Transcribe this listing exactly; omit the pictures.

→ RECORDS PROVIDED
•••

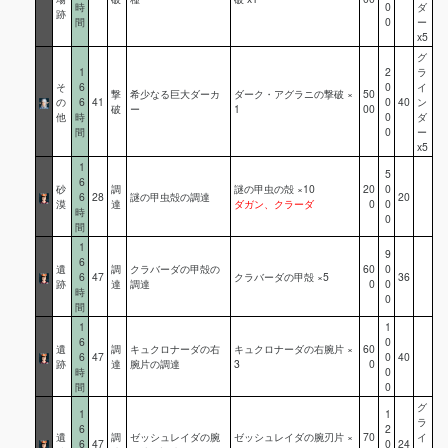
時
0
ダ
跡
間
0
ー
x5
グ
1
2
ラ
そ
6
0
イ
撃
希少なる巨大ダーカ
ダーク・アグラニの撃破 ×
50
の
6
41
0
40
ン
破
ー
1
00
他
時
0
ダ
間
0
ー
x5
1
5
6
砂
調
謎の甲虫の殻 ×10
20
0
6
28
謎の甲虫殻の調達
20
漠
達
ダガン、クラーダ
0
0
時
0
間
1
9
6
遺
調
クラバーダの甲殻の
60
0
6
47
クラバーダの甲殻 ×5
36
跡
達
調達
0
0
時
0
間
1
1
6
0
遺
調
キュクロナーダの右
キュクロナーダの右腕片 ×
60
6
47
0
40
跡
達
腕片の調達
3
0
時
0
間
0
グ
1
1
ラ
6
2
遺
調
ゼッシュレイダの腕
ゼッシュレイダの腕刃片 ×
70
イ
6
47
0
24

•••

→ ANSWER TO THIS EXERCISE
時
0
ダ
跡
間
0
ー
x5
グ
1
2
ラ
そ
6
0
イ
撃
希少なる巨大ダーカ
ダーク・アグラニの撃破 ×
50
の
6
41
0
40
ン
破
ー
1
00
他
時
0
ダ
間
0
ー
x5
1
5
6
砂
調
謎の甲虫の殻 ×10
20
0
6
28
謎の甲虫殻の調達
20
漠
達
ダガン、クラーダ
0
0
時
0
間
1
9
6
遺
調
クラバーダの甲殻の
60
0
6
47
クラバーダの甲殻 ×5
36
跡
達
調達
0
0
時
0
間
1
1
6
0
遺
調
キュクロナーダの右
キュクロナーダの右腕片 ×
60
6
47
0
40
跡
達
腕片の調達
3
0
時
0
間
0
グ
1
1
ラ
6
2
遺
調
ゼッシュレイダの腕
ゼッシュレイダの腕刃片 ×
70
イ
6
47
0
24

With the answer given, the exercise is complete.